*TASK STATEMENT*
In the records below, find the line holding "August 2024"; copy it and every line after it to the end, omitting all images.

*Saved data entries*
========================================
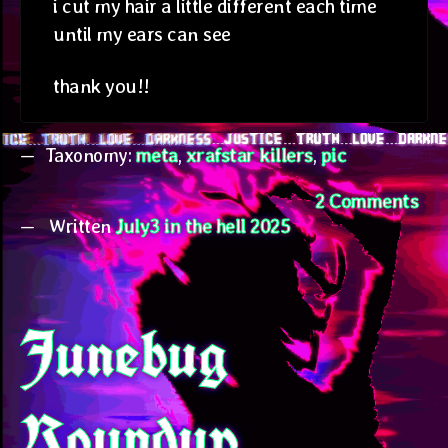
i cut my hair a little different each time
until my ears can see
thank you!!
Taxonomy:
meta
,
xrafstar killers
,
pic
on
2 Comments
Written
July3 in the hell 2025
Xra
Jul
Junebug
Roundup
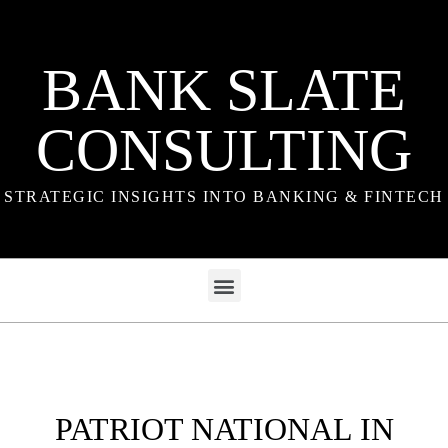
BANK SLATE
CONSULTING
STRATEGIC INSIGHTS INTO BANKING & FINTECH
PATRIOT NATIONAL IN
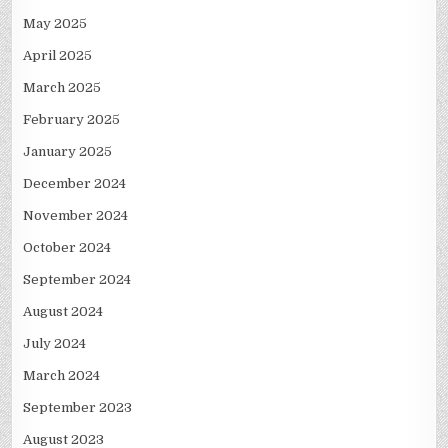
May 2025
April 2025
March 2025
February 2025
January 2025
December 2024
November 2024
October 2024
September 2024
August 2024
July 2024
March 2024
September 2023
August 2023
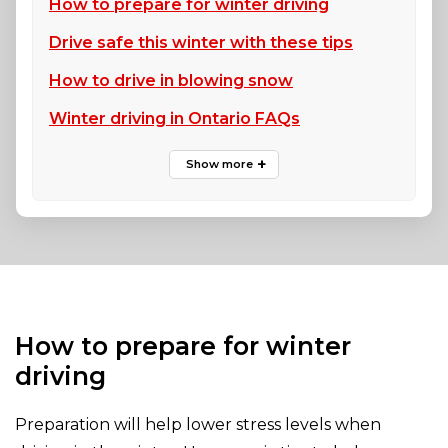
How to prepare for winter driving
Drive safe this winter with these tips
How to drive in blowing snow
Winter driving in Ontario FAQs
How to prepare for winter
driving
Preparation will help lower stress levels when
========================================
*WRITTEN REPLY*
August 2024
July 2024
March 2024
September 2023
August 2023
How to prepare for winter driving
Drive safe this winter with these tips
How to drive in blowing snow
Winter driving in Ontario FAQs
How to prepare for winter
driving
Preparation will help lower stress levels when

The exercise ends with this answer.